Konz delivered his preliminary findings to CPB's board Tuesday night, but the report will not be made public until midmonth.
In announcing Tomlinson's departure yesterday, the CPB added a curious addendum: "The board does not believe that Mr. Tomlinson acted maliciously or with any intent to harm CPB or public broadcasting, and the board recognizes that Mr. Tomlinson strongly disputes the findings in the soon-to-be-released Inspector General's report. The board expresses its disappointment in the performance of former key staff whose responsibility it was to advise the board and its members."
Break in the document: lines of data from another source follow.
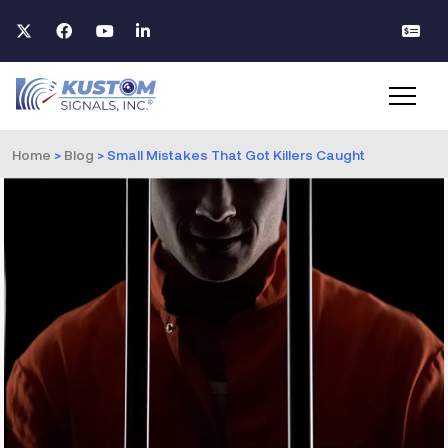
Home
>
Blog
>
Small Mistakes That Got Killers Caught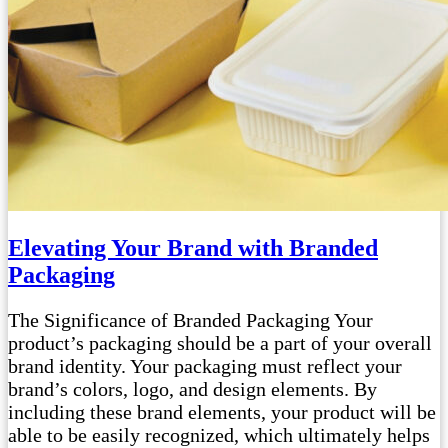
Elevating Your Brand with Branded
Packaging
The Significance of Branded Packaging Your
product’s packaging should be a part of your overall
brand identity. Your packaging must reflect your
brand’s colors, logo, and design elements. By
including these brand elements, your product will be
able to be easily recognized, which ultimately helps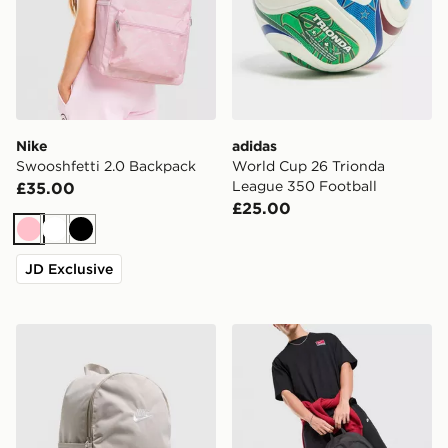
Nike
adidas
Swooshfetti 2.0 Backpack
World Cup 26 Trionda
League 350 Football
£35.00
£25.00
Pink
White
Black
JD Exclusive
Nike Heritage 2.0 Backpack
Nike Heritage 2.0 Air Forc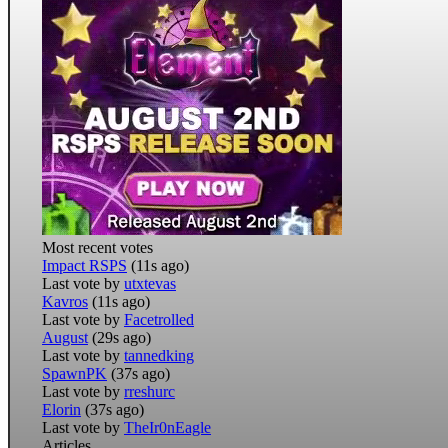
Most recent votes
Impact RSPS
(11s ago)
Last vote by
utxtevas
Kavros
(11s ago)
Last vote by
Facetrolled
August
(29s ago)
Last vote by
tannedking
SpawnPK
(37s ago)
Last vote by
rreshurc
Elorin
(37s ago)
Last vote by
TheIr0nEagle
Articles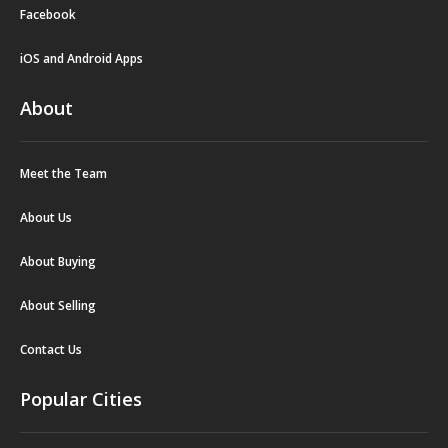
Facebook
iOS and Android Apps
About
Meet the Team
About Us
About Buying
About Selling
Contact Us
Popular Cities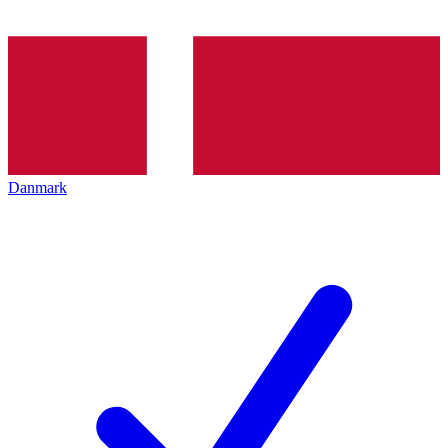
Danmark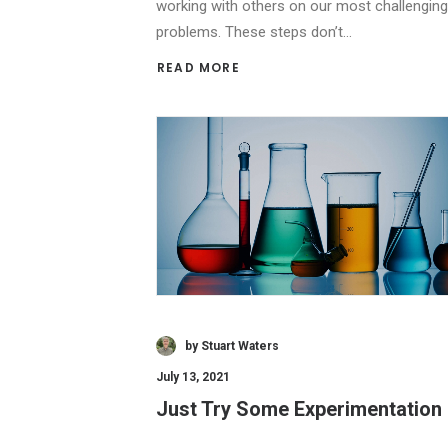
working with others on our most challenging
problems. These steps don’t…
READ MORE 
by Stuart Waters
July 13, 2021
Just Try Some Experimentation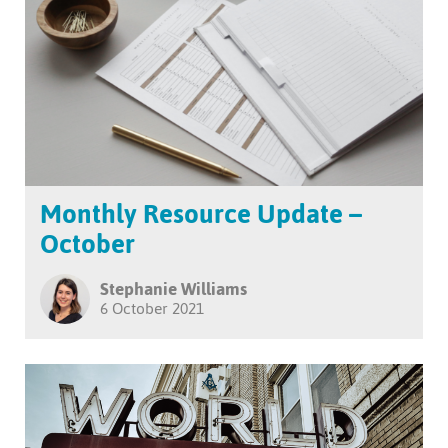
Monthly Resource Update –
October
Stephanie Williams
6 October 2021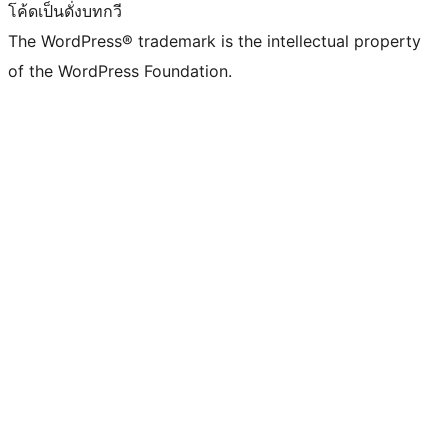
โค้ดเป็นดั่งบทกวี
The WordPress® trademark is the intellectual property
of the WordPress Foundation.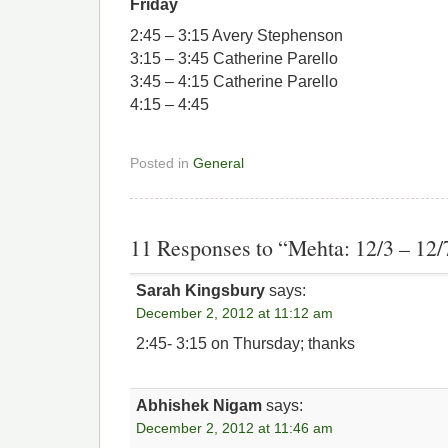
Friday
2:45 – 3:15 Avery Stephenson
3:15 – 3:45 Catherine Parello
3:45 – 4:15 Catherine Parello
4:15 – 4:45
Posted in
General
11 Responses to “Mehta: 12/3 – 12/
Sarah Kingsbury
says:
December 2, 2012 at 11:12 am
2:45- 3:15 on Thursday; thanks
Abhishek Nigam
says:
December 2, 2012 at 11:46 am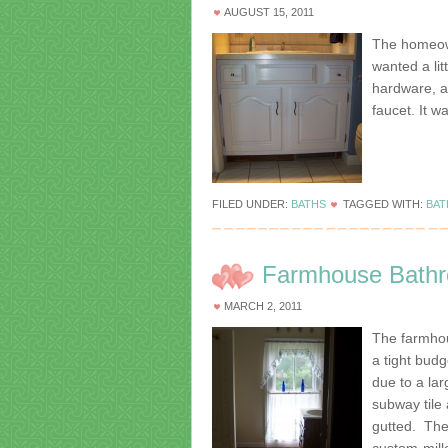
AUGUST 15, 2011
The homeown
wanted a lit
hardware, a
faucet. It w
FILED UNDER:
BATHS
TAGGED WITH:
BA
Farmhouse Bathr
MARCH 2, 2011
The farmho
a tight bud
due to a la
subway tile
gutted. The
CPB officials declined to identify the "former key staff" mentioned and a spokesman, Michael Levy, declined to answer questions, citing "a legal agreement" between the board and Tomlinson. He could not be reached for comment.
In many ways, Tomlinson's resignation has more symbolic than practical import. His remaining term as a board member would have run out Jan. 31 (he could have stayed on the board through the end of next year had President Bush failed to appoint someone to replace him).
Despite his departure, the CPB remains firmly controlled by conservatives. Tomlinson's successor as chairman, Cheryl F. Halpern, is a longtime contributor to Republicans, including President Bush and Sen. Trent Lott (Miss.). Its vice chairman, Gay Hart Gaines, another Republican contributor, was a founder and former chairman of GOPAC, a powerful GOP fundraising group.
Tomlinson, a former editor of Reader's Digest, remains chairman of the Broadcasting Board of Governors, a federal agency unrelated to CPB that oversees the government's international broadcasting services, including Voice of America, Radio Free Europe and the Arabic-language Radio Sawa.
Some Democrats, as well as public broadcasting and public interest groups, recently have called for restructuring the CPB.
Tomlinson's resignation "comes as welcome news," said Sen. Byron L. Dorgan (N.D.), who was among several Democrats who earlier this year called for the inspector general's investigation. "There's no doubt in my mind that Mr. Tomlinson's legacy at CPB is a negative one and that he has done far more harm to the CPB than good."
Jeffrey Chester, executive director of the Center for Digital Democracy, an advocacy group, said: "It was time that Mr. Tomlinson stepped down. He has engaged in unethical, if not illegal, behavior." He predicted, however, that Tomlinson's departure "is unlikely to stop the behind-the-scenes programming pressure on PBS and perhaps NPR" because conservatives remain in charge.